Paris, France — Alors que le cancer colorectal (CCR) reste le troisième cancer en termes d'incidence et le deuxième en termes de mortalité en France, une question se pose : comment améliorer son dépistage, encore trop souvent négligé en dépit de son efficacité ?
« Lorsque le CCR est détecté à un stage précoce, la survie relative à 5 ans est de 90,2% », a rappelé Sabrine Taleb, chef de projet à l'Institut national du cancer (INCa), lors d'une conférence organisée le 25 mars dernier au cours du congrès de médecine générale 2023. Pourtant, le taux de participation au dépistage du cancer colorectal a du mal à décoller en France, selon l’INCa, organisateur de la session au CMGF.
30% de participation en France
Pour réduire le nombre de nouveaux cas et de décès associés au CCR, l'InCa vise un objectif de 60% de participation au test de dépistage, en accord avec la recommandation européenne de participation la plus haute, a indiqué Sabrine Taieb. La moyenne européenne se situe à 45% mais la France est aujourd’hui à la traine avec une participation de 30% en moyenne ; « même si l'on a connu de petits pics à 34,6% en 2020-2021, et 34,3% en 2022-2023 », a-t-elle précisé.

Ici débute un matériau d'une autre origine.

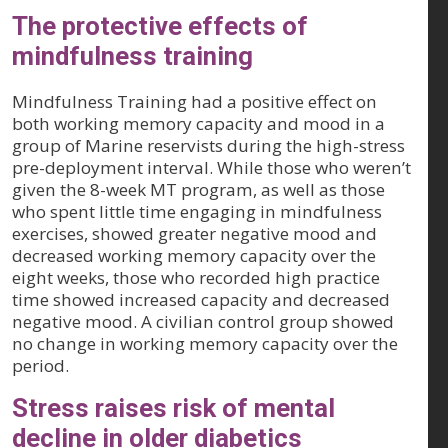
The protective effects of
mindfulness training
Mindfulness Training had a positive effect on
both working memory capacity and mood in a
group of Marine reservists during the high-stress
pre-deployment interval. While those who weren’t
given the 8-week MT program, as well as those
who spent little time engaging in mindfulness
exercises, showed greater negative mood and
decreased working memory capacity over the
eight weeks, those who recorded high practice
time showed increased capacity and decreased
negative mood. A civilian control group showed
no change in working memory capacity over the
period.
Stress raises risk of mental
decline in older diabetics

Ce taux de 30 % permet d'éviter 2600 décès par an. Mais, « à 60% de participation, nous pourrions éviter 6600 décès par cancers », a expliqué l’intervenante.
Aussi, ce taux de dépistage permet aujourd'hui d’éviter 2200 nouveaux cancers « mais si l'on arrivait à 65% de participation, alors ce serait 7500 cancers qui seraient évités », a renchéri Sabrine Taieb.
Repérer les non-demandeurs
Comment faire mieux ?
« Le dépistage organisé s'intéresse aux personnes à risque moyen, c'est-à-dire des personnes qui n'ont ni facteurs de risques, ni antécédents familiaux ou personnels, ni polypes du cancer ou maladies du cancer, ni symptômes », a décrit Sabrine Taieb. Il faut donc savoir repérer ces patients, qui ne sont pas forcément demandeurs, et les inciter à faire le test.
Plus précisément, « les patients non-participants sont souvent des hommes âgés de moins de 55 ans, qui présentent une situation sociale défavorable. Ce sont ces patients qui doivent alerter les médecins généralistes », at-elle souligné.
Diverses voies d’accès au kit
En parallèle du repérage au cabinet, pour augmenter le taux de participation, diverses modalités de récupération du kit de dépistage ont été mises en place. Depuis 2018, l'ensemble des généralistes, gastro-entérologues, et médecins exerçant dans les centres d'examens de santé sont à même de remettre ces tests, plus seulement les médecins traitants.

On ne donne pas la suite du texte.